| Records supplied |

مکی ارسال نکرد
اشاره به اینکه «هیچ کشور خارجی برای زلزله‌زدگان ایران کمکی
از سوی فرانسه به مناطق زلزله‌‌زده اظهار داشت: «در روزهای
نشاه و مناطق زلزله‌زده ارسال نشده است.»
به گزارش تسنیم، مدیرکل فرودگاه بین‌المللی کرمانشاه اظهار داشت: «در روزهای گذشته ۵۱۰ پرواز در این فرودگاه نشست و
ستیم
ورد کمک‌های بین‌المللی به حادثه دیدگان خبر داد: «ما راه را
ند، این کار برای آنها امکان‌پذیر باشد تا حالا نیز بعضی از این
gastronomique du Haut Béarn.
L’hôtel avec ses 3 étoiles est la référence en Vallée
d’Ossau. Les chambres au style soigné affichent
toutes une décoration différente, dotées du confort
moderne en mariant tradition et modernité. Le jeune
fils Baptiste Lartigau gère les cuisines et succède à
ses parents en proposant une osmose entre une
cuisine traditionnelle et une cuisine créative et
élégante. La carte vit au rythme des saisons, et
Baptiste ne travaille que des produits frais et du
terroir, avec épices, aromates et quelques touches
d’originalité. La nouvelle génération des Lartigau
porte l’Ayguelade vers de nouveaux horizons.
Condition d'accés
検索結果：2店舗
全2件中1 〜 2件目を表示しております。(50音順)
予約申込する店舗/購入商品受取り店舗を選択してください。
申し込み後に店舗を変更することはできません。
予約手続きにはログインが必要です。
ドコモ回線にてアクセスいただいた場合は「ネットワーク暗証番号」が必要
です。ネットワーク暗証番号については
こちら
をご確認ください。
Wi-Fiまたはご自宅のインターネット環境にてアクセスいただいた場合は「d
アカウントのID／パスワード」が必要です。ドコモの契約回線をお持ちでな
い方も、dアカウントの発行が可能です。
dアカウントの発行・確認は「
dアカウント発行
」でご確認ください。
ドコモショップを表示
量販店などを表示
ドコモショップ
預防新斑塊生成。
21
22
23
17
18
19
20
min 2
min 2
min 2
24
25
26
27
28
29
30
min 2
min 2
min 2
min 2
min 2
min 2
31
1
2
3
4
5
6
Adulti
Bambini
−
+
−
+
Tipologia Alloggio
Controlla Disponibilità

| Task description |
A line belongs in the answer if it contains the word "داشت"; copy every such line from the data above.

| Written reply |
از سوی فرانسه به مناطق زلزله‌‌زده اظهار داشت: «در روزهای
به گزارش تسنیم، مدیرکل فرودگاه بین‌المللی کرمانشاه اظهار داشت: «در روزهای گذشته ۵۱۰ پرواز در این فرودگاه نشست و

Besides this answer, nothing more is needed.